MG Rover is ending cash payments into its controversial retirement fund for the "Phoenix Four", the Midlands businessmen who bought the car maker for £10 four years ago and who are now close to a rescue deal that will see effective control pass to China.
Unions were scandalised by the creation of the £17m fund and the four were recently dubbed "the unacceptable face of capitalism" for perceived greed.
However, John Towers, the chairman of Rover, said he had no regrets over the creation of the fund, except that it should have been set up immediately in 2000 rather than two years later. That would have allowed him to "smooth" payments into the fund.
The fund was set up in 2002 with a £12.9m initial payment, topped up the following year with a further £3.6m. But Mr Towers said the contribution in 2004 has been about 10 per cent of the previous year's total.
A fund of £17m will pay the four annual pensions of about £85,000, Mr Towers said, compared with £150,000 for the average car industry executive.
The remuneration controversy has grown in tandem with the losses at Rover, which are expected to top £100m this year.
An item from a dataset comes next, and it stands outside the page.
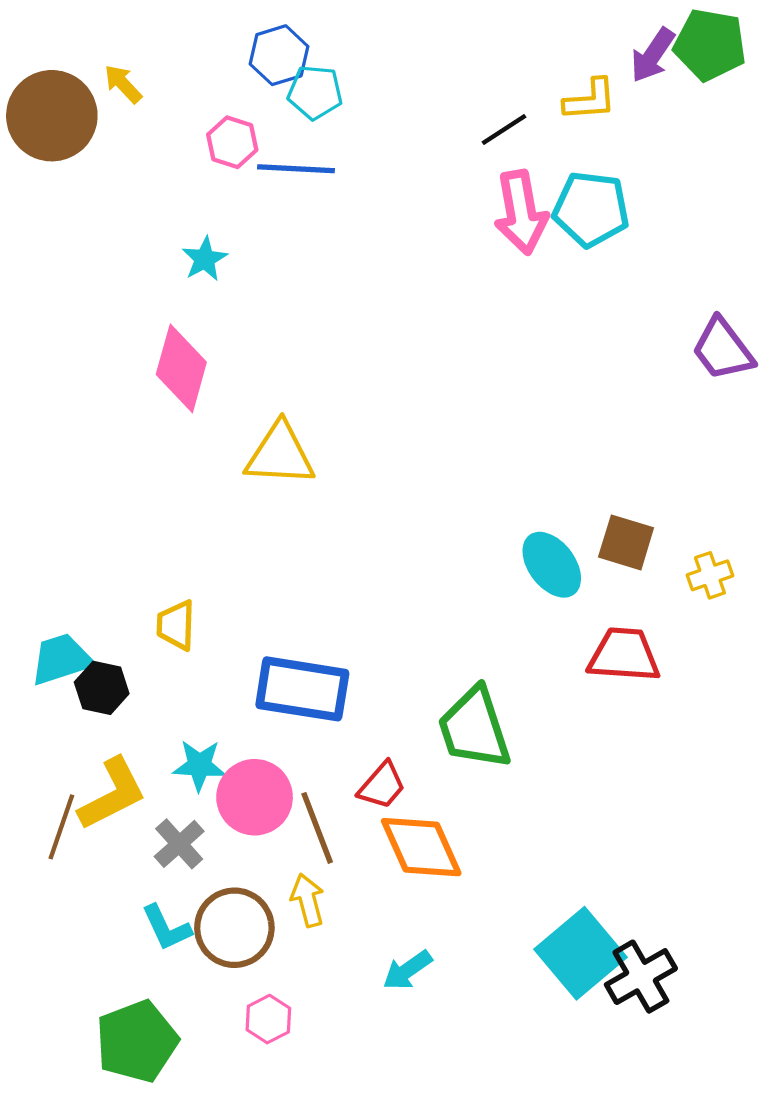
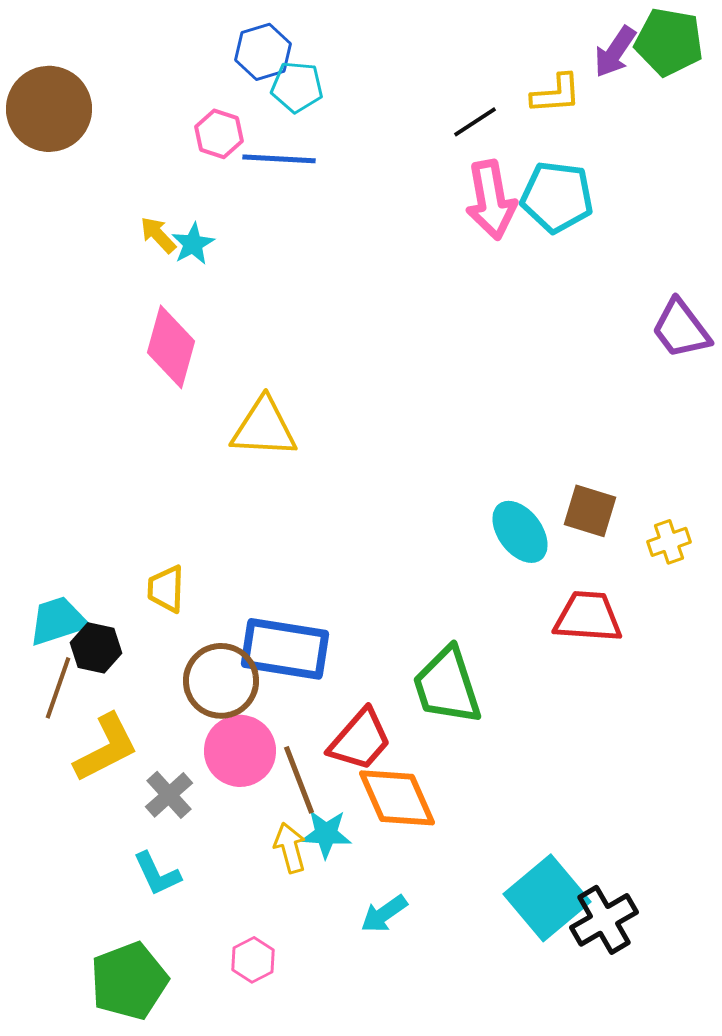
yellow arrow: (123, 84) -> (158, 235), moved
cyan star: (199, 765) -> (326, 834), moved
red trapezoid: (382, 786) -> (360, 740), size x1.4
brown line: (61, 827) -> (58, 688), moved
brown circle: (234, 928) -> (221, 681), moved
Its share of UK car sales is at an all-time low of 3 per cent.
The four, through their company Phoenix Venture Holdings, own 50 per cent of Rover. Their future financial arrangements will be scrutinised closely when Rover finalises its expected joint venture with the Shanghai Automotive Industry Corporation (SAIC) early next year. It is possible there could be further payouts as part of the deal.
The new joint-venture company will design, develop and produce cars. The Chinese are injecting more than £1bn into the venture, which will control the key assets and intellectual property rights of the two car makers.
Jim O'Donnell, the UK managing director of BMW, which sold Rover to the four for a nominal £10, said earlier this month that it was a "disgrace" that the Rover board pay themselves more than the board of BMW, when pensions are included. "It is the unacceptable face of capitalism," he said.